Mengutip Bloomberg, Senin (22/6) pukul 1.19 pm Hong Kong harga timah kontrak pengiriman tiga bulan di London Metal Exchange merosot 1,13% ke level US$ 15.220 per metrik ton dibanding penutupan sebelumnya. Begitu pun dalam sepekan terakhir harga timah masih melambung 2,83%.
“Harga turun tajam karena tekanan lesunya perekonomian China,” kata Ibrahim, Analis dan Direktur PT Komoditi Ekuilibrium Berjangka.
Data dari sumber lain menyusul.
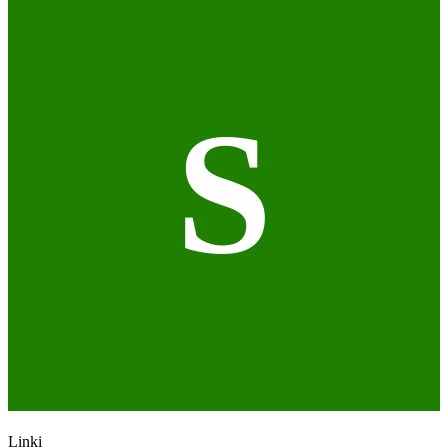
S
Linki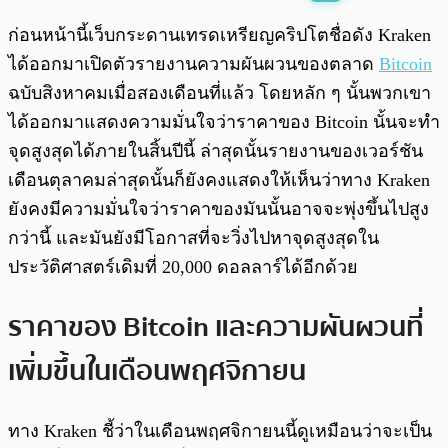
พร้อมเล่น
0:00
/
0:00
ก่อนหน้านี้เว็บกระดานเทรดเหรียญคริปโตชื่อดัง Kraken
ได้ออกมาเปิดตัวรายงานความผันผวนของตลาด
Bitcoin
ฉบับสิงหาคมเมื่อสองเดือนที่แล้ว โดยหลัก ๆ นั้นพวกเขา
ได้ออกมาแสดงความมั่นใจว่าราคาของ Bitcoin นั้นจะทำ
จุดสูงสุดได้ภายในสิ้นปีนี้ ล่าสุดนั้นรายงานของเวอร์ชัน
เดือนตุลาคมล่าสุดนั้นก็ยังคงแสดงให้เห็นว่าทาง Kraken
ยังคงมีความมั่นใจว่าราคาของมันนั้นอาจจะพุ่งขึ้นไปสูง
กว่านี้ และมันยังมีโอกาสที่จะวิ่งไปหาจุดสูงสุดใน
ประวัติศาสตร์เดิมที่ 20,000 ดอลลาร์ได้อีกด้วย
ราคาของ Bitcoin และความผันผวนที่
เพิ่มขึ้นในเดือนพฤศจิกายน
ทาง Kraken ชี้ว่าในเดือนพฤศจิกายนนี้ดูเหมือนว่าจะเป็น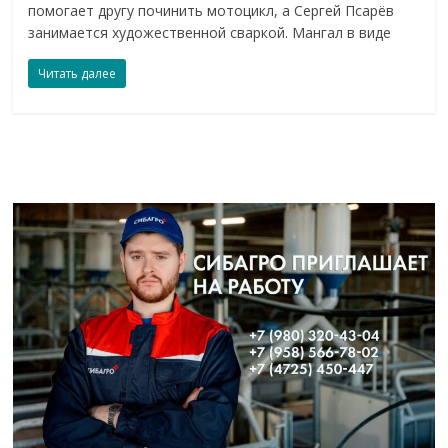
помогает другу починить мотоцикл, а Сергей Псарёв
занимается художественной сваркой. Мангал в виде
Читать далее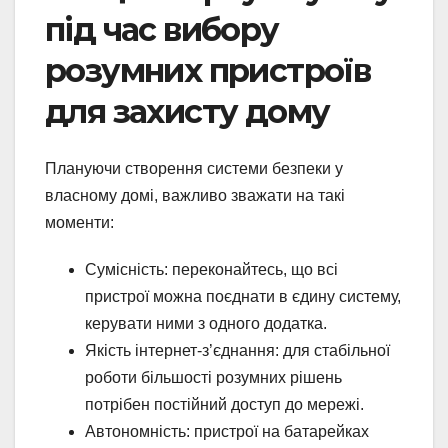
під час вибору
розумних пристроїв
для захисту дому
Плануючи створення системи безпеки у
власному домі, важливо зважати на такі
моменти:
Сумісність: переконайтесь, що всі
пристрої можна поєднати в єдину систему,
керувати ними з одного додатка.
Якість інтернет-з’єднання: для стабільної
роботи більшості розумних рішень
потрібен постійний доступ до мережі.
Автономність: пристрої на батарейках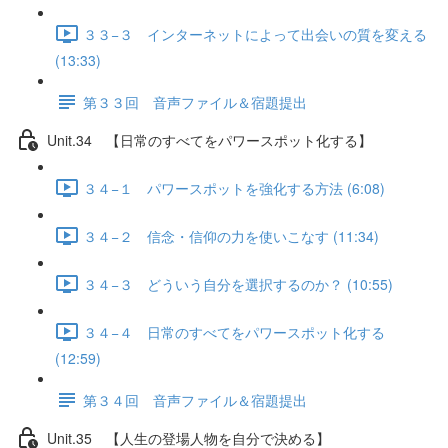
３３−３ インターネットによって出会いの質を変える
(13:33)
第３３回 音声ファイル＆宿題提出
Unit.34 【日常のすべてをパワースポット化する】
３４−１ パワースポットを強化する方法 (6:08)
３４−２ 信念・信仰の力を使いこなす (11:34)
３４−３ どういう自分を選択するのか？ (10:55)
３４−４ 日常のすべてをパワースポット化する
(12:59)
第３４回 音声ファイル＆宿題提出
Unit.35 【人生の登場人物を自分で決める】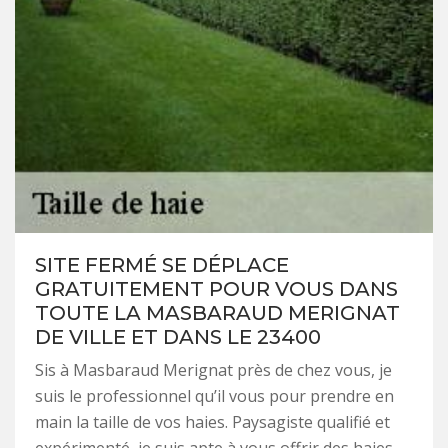
SITE FERMÉ SE DÉPLACE
GRATUITEMENT POUR VOUS DANS
TOUTE LA MASBARAUD MERIGNAT
DE VILLE ET DANS LE 23400
Sis à Masbaraud Merignat près de chez vous, je
suis le professionnel qu’il vous pour prendre en
main la taille de vos haies. Paysagiste qualifié et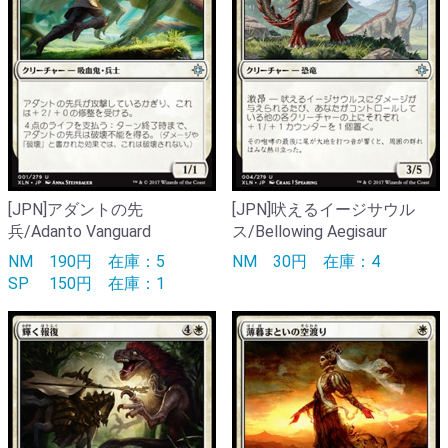
[JPN]アダントの先
[JPN]吠えるイージサウル
兵/Adanto Vanguard
ス/Bellowing Aegisaur
NM
190円
在庫：5
NM
30円
在庫：4
SP
150円
在庫：1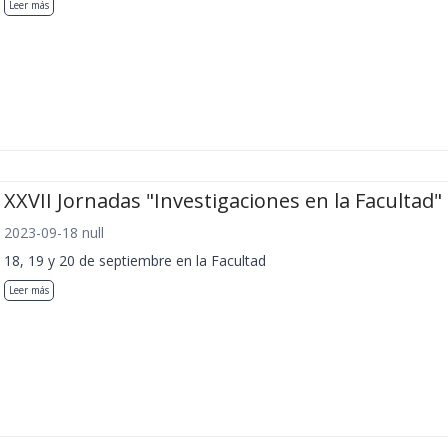
Leer más
XXVII Jornadas "Investigaciones en la Facultad"
2023-09-18 null
18, 19 y 20 de septiembre en la Facultad
Leer más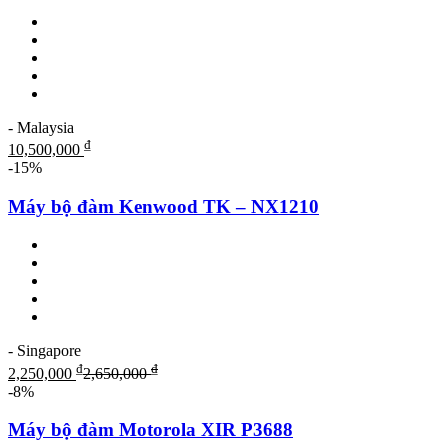
- Malaysia
₫
10,500,000
-15%
Máy bộ đàm Kenwood TK – NX1210
- Singapore
₫
₫
2,250,000
2,650,000
-8%
Máy bộ đàm Motorola XIR P3688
Adapun rilis HSBC Flash Manufacturing PMI China Juni 2015 diduga naik dari sebelumnya 49,2 menjadi 49,4.
Namun level manufaktur tersebut masih di bawah level 50. Jika pun Selasa (23/6) rilis data membaik sesuai prediksi, pasar tidak lagi optimis. “Butuh genjotan hasil data signifikan atau menembus level 50 untuk menggenjot harga timah,” ujar Ibrahim.
Karena tekanan harga juga datang lewat penantian pasar akan rilis data penjualan rumah AS Mei 2015 yang diduga naik menjadi 5,27 juta dari sebelumnya 5,04 juta.
Seharusnya ini positif bagi permintaan timah di pasar tapi di sisi lain positifnya rilis data properti ini akan menyebabkan index USD semakin perkasa. “Berarti juga akan mendorong naiknya tenaga kerja yang mendorong spekulasi kenaikan suku bunga The Fed akhir tahun 2015 terbuka lebar,” papar Ibrahim.
Diprediksi harga timah Selasa (23/6) sulit rebound. Banyaknya katalis negatif yang membelenggu timah membuat Ibrahim menduga harga masih akan tertekan. “Apalagi jika Yunani dan Eropa masih tidak sepakat,” tambahnya.
Pasalnya, Senin (22/6) berlangsung pertemuan Yunani dan Eropa membahas permasalahan utang Yunani. “Jika Yunani default dan keluar dari Zona Eropa maka ECB akan kehilangan 1,1 triliun euro. Efeknya ekonomi Eropa akan terseret gelombang resisi yang besar,” jelas Ibrahim.
Maka bisa dipastikan untuk beberapa waktu ke depan permintaan timah dari Eropa belum akan membaik. Sedangkan China juga masih lesu. “Artinya secara global permintaan timah memiliki masa depan yang suram dan menekan harga,” ujar Ibrahim.
Ini membuat beberapa katalis positif seakan tenggelam. Sebut saja penyusutan stok timah di LME menjadi 6.700 ton serta upaya Indonesia untuk mendongkrak harga komoditas utamanya seperti timah yang tidak berpengaruh di pasar.
“Harga Selasa (23/6) di kisaran US$ 15.200 – US$ 15.400 per metrik ton dan sepekan antara US$ 14.900 – US$ 15.400 per metrik ton,” tutup Ibrahim.